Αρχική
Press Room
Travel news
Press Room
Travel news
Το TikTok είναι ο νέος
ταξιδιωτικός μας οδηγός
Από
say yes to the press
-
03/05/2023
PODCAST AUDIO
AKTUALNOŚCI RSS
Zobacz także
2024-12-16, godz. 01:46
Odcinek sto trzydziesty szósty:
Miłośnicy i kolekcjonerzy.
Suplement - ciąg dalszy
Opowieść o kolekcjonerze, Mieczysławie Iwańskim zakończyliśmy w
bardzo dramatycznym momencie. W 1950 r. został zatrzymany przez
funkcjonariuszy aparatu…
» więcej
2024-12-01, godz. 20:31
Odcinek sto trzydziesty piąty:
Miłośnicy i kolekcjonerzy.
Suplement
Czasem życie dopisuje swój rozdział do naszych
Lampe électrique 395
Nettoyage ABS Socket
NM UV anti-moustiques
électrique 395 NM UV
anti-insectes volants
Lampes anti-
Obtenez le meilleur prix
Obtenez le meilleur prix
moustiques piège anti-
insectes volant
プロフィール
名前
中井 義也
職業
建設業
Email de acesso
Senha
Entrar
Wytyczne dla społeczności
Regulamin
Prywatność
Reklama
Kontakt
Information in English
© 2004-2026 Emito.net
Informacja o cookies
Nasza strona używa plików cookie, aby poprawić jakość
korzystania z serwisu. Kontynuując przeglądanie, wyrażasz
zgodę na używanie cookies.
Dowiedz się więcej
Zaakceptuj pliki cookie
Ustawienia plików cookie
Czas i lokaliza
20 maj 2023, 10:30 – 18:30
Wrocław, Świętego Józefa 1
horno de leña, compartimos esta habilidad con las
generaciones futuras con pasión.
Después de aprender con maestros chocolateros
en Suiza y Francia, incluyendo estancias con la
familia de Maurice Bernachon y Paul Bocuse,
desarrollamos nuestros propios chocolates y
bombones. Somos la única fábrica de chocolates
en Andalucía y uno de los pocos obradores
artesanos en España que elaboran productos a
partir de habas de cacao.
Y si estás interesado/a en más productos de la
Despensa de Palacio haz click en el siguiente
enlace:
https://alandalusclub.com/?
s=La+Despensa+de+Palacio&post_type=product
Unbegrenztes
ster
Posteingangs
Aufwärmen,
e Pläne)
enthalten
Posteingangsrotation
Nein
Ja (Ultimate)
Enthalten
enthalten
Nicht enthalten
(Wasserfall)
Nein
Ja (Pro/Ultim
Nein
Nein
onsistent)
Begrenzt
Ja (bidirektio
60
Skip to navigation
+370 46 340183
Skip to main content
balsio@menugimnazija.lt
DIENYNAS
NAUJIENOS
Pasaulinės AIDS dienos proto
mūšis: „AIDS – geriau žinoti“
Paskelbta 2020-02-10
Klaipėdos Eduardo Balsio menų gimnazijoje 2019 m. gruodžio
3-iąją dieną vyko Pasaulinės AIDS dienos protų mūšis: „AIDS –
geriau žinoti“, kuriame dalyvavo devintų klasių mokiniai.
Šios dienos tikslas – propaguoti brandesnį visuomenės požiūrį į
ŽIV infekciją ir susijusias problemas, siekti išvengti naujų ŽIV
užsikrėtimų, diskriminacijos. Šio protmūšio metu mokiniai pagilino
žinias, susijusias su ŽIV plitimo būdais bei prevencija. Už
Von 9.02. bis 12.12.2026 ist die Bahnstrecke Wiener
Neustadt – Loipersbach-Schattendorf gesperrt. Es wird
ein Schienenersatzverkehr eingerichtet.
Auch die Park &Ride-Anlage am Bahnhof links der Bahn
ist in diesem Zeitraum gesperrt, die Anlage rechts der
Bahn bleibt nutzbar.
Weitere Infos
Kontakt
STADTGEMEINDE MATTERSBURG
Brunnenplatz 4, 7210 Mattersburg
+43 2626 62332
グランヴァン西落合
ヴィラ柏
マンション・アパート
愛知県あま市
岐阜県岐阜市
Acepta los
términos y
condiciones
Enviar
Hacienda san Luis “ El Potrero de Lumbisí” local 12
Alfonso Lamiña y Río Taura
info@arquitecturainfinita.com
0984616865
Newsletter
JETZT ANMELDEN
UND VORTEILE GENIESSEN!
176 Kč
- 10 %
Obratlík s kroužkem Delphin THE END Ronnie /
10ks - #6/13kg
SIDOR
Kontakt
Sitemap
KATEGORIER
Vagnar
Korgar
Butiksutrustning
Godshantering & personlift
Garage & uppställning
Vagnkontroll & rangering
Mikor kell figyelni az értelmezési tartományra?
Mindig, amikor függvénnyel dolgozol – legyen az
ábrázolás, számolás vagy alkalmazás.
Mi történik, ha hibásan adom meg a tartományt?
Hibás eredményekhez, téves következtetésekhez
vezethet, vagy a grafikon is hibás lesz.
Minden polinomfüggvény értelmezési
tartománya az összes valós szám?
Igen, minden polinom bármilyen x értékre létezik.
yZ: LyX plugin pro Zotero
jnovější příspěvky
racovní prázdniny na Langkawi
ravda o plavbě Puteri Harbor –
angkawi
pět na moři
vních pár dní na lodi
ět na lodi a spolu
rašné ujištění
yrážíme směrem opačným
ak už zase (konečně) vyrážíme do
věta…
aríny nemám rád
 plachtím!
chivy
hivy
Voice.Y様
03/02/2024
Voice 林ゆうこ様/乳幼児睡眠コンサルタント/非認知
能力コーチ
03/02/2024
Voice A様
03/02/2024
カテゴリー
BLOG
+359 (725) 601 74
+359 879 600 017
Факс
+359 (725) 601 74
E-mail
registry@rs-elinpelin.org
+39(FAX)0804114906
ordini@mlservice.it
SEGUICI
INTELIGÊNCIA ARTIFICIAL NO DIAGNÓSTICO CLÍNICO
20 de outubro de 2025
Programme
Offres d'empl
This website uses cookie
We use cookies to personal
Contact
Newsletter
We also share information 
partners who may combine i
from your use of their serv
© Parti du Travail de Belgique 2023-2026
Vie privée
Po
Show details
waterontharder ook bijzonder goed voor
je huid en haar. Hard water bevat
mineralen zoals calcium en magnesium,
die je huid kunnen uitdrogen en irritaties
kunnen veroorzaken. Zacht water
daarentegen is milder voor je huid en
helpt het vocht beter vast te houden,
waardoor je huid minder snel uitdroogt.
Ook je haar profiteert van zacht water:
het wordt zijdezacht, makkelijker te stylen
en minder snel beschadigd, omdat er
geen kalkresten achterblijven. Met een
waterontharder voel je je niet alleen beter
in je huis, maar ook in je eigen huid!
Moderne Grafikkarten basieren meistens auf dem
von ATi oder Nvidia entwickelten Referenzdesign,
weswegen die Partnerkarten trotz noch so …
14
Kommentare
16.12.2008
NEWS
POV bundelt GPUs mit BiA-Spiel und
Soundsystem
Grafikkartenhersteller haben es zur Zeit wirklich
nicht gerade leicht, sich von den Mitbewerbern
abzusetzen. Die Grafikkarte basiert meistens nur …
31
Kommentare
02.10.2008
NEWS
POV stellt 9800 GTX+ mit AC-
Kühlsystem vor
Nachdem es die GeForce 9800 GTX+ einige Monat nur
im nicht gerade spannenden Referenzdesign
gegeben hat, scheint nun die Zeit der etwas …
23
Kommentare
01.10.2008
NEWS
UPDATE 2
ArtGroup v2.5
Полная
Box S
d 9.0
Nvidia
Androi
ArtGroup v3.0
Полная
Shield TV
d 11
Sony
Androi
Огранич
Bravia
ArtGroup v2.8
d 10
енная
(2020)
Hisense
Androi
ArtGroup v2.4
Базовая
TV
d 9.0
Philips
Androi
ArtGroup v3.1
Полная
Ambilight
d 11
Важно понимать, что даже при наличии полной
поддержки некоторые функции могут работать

****************

Exercise objective:
Everything in the listing needs to be duplicated exactly, line for line.

Worked solution:
Αρχική
Press Room
Travel news
Press Room
Travel news
Το TikTok είναι ο νέος
ταξιδιωτικός μας οδηγός
Από
say yes to the press
-
03/05/2023
PODCAST AUDIO
AKTUALNOŚCI RSS
Zobacz także
2024-12-16, godz. 01:46
Odcinek sto trzydziesty szósty:
Miłośnicy i kolekcjonerzy.
Suplement - ciąg dalszy
Opowieść o kolekcjonerze, Mieczysławie Iwańskim zakończyliśmy w
bardzo dramatycznym momencie. W 1950 r. został zatrzymany przez
funkcjonariuszy aparatu…
» więcej
2024-12-01, godz. 20:31
Odcinek sto trzydziesty piąty:
Miłośnicy i kolekcjonerzy.
Suplement
Czasem życie dopisuje swój rozdział do naszych
Lampe électrique 395
Nettoyage ABS Socket
NM UV anti-moustiques
électrique 395 NM UV
anti-insectes volants
Lampes anti-
Obtenez le meilleur prix
Obtenez le meilleur prix
moustiques piège anti-
insectes volant
プロフィール
名前
中井 義也
職業
建設業
Email de acesso
Senha
Entrar
Wytyczne dla społeczności
Regulamin
Prywatność
Reklama
Kontakt
Information in English
© 2004-2026 Emito.net
Informacja o cookies
Nasza strona używa plików cookie, aby poprawić jakość
korzystania z serwisu. Kontynuując przeglądanie, wyrażasz
zgodę na używanie cookies.
Dowiedz się więcej
Zaakceptuj pliki cookie
Ustawienia plików cookie
Czas i lokaliza
20 maj 2023, 10:30 – 18:30
Wrocław, Świętego Józefa 1
horno de leña, compartimos esta habilidad con las
generaciones futuras con pasión.
Después de aprender con maestros chocolateros
en Suiza y Francia, incluyendo estancias con la
familia de Maurice Bernachon y Paul Bocuse,
desarrollamos nuestros propios chocolates y
bombones. Somos la única fábrica de chocolates
en Andalucía y uno de los pocos obradores
artesanos en España que elaboran productos a
partir de habas de cacao.
Y si estás interesado/a en más productos de la
Despensa de Palacio haz click en el siguiente
enlace:
https://alandalusclub.com/?
s=La+Despensa+de+Palacio&post_type=product
Unbegrenztes
ster
Posteingangs
Aufwärmen,
e Pläne)
enthalten
Posteingangsrotation
Nein
Ja (Ultimate)
Enthalten
enthalten
Nicht enthalten
(Wasserfall)
Nein
Ja (Pro/Ultim
Nein
Nein
onsistent)
Begrenzt
Ja (bidirektio
60
Skip to navigation
+370 46 340183
Skip to main content
balsio@menugimnazija.lt
DIENYNAS
NAUJIENOS
Pasaulinės AIDS dienos proto
mūšis: „AIDS – geriau žinoti“
Paskelbta 2020-02-10
Klaipėdos Eduardo Balsio menų gimnazijoje 2019 m. gruodžio
3-iąją dieną vyko Pasaulinės AIDS dienos protų mūšis: „AIDS –
geriau žinoti“, kuriame dalyvavo devintų klasių mokiniai.
Šios dienos tikslas – propaguoti brandesnį visuomenės požiūrį į
ŽIV infekciją ir susijusias problemas, siekti išvengti naujų ŽIV
užsikrėtimų, diskriminacijos. Šio protmūšio metu mokiniai pagilino
žinias, susijusias su ŽIV plitimo būdais bei prevencija. Už
Von 9.02. bis 12.12.2026 ist die Bahnstrecke Wiener
Neustadt – Loipersbach-Schattendorf gesperrt. Es wird
ein Schienenersatzverkehr eingerichtet.
Auch die Park &Ride-Anlage am Bahnhof links der Bahn
ist in diesem Zeitraum gesperrt, die Anlage rechts der
Bahn bleibt nutzbar.
Weitere Infos
Kontakt
STADTGEMEINDE MATTERSBURG
Brunnenplatz 4, 7210 Mattersburg
+43 2626 62332
グランヴァン西落合
ヴィラ柏
マンション・アパート
愛知県あま市
岐阜県岐阜市
Acepta los
términos y
condiciones
Enviar
Hacienda san Luis “ El Potrero de Lumbisí” local 12
Alfonso Lamiña y Río Taura
info@arquitecturainfinita.com
0984616865
Newsletter
JETZT ANMELDEN
UND VORTEILE GENIESSEN!
176 Kč
- 10 %
Obratlík s kroužkem Delphin THE END Ronnie /
10ks - #6/13kg
SIDOR
Kontakt
Sitemap
KATEGORIER
Vagnar
Korgar
Butiksutrustning
Godshantering & personlift
Garage & uppställning
Vagnkontroll & rangering
Mikor kell figyelni az értelmezési tartományra?
Mindig, amikor függvénnyel dolgozol – legyen az
ábrázolás, számolás vagy alkalmazás.
Mi történik, ha hibásan adom meg a tartományt?
Hibás eredményekhez, téves következtetésekhez
vezethet, vagy a grafikon is hibás lesz.
Minden polinomfüggvény értelmezési
tartománya az összes valós szám?
Igen, minden polinom bármilyen x értékre létezik.
yZ: LyX plugin pro Zotero
jnovější příspěvky
racovní prázdniny na Langkawi
ravda o plavbě Puteri Harbor –
angkawi
pět na moři
vních pár dní na lodi
ět na lodi a spolu
rašné ujištění
yrážíme směrem opačným
ak už zase (konečně) vyrážíme do
věta…
aríny nemám rád
 plachtím!
chivy
hivy
Voice.Y様
03/02/2024
Voice 林ゆうこ様/乳幼児睡眠コンサルタント/非認知
能力コーチ
03/02/2024
Voice A様
03/02/2024
カテゴリー
BLOG
+359 (725) 601 74
+359 879 600 017
Факс
+359 (725) 601 74
E-mail
registry@rs-elinpelin.org
+39(FAX)0804114906
ordini@mlservice.it
SEGUICI
INTELIGÊNCIA ARTIFICIAL NO DIAGNÓSTICO CLÍNICO
20 de outubro de 2025
Programme
Offres d'empl
This website uses cookie
We use cookies to personal
Contact
Newsletter
We also share information 
partners who may combine i
from your use of their serv
© Parti du Travail de Belgique 2023-2026
Vie privée
Po
Show details
waterontharder ook bijzonder goed voor
je huid en haar. Hard water bevat
mineralen zoals calcium en magnesium,
die je huid kunnen uitdrogen en irritaties
kunnen veroorzaken. Zacht water
daarentegen is milder voor je huid en
helpt het vocht beter vast te houden,
waardoor je huid minder snel uitdroogt.
Ook je haar profiteert van zacht water:
het wordt zijdezacht, makkelijker te stylen
en minder snel beschadigd, omdat er
geen kalkresten achterblijven. Met een
waterontharder voel je je niet alleen beter
in je huis, maar ook in je eigen huid!
Moderne Grafikkarten basieren meistens auf dem
von ATi oder Nvidia entwickelten Referenzdesign,
weswegen die Partnerkarten trotz noch so …
14
Kommentare
16.12.2008
NEWS
POV bundelt GPUs mit BiA-Spiel und
Soundsystem
Grafikkartenhersteller haben es zur Zeit wirklich
nicht gerade leicht, sich von den Mitbewerbern
abzusetzen. Die Grafikkarte basiert meistens nur …
31
Kommentare
02.10.2008
NEWS
POV stellt 9800 GTX+ mit AC-
Kühlsystem vor
Nachdem es die GeForce 9800 GTX+ einige Monat nur
im nicht gerade spannenden Referenzdesign
gegeben hat, scheint nun die Zeit der etwas …
23
Kommentare
01.10.2008
NEWS
UPDATE 2
ArtGroup v2.5
Полная
Box S
d 9.0
Nvidia
Androi
ArtGroup v3.0
Полная
Shield TV
d 11
Sony
Androi
Огранич
Bravia
ArtGroup v2.8
d 10
енная
(2020)
Hisense
Androi
ArtGroup v2.4
Базовая
TV
d 9.0
Philips
Androi
ArtGroup v3.1
Полная
Ambilight
d 11
Важно понимать, что даже при наличии полной
поддержки некоторые функции могут работать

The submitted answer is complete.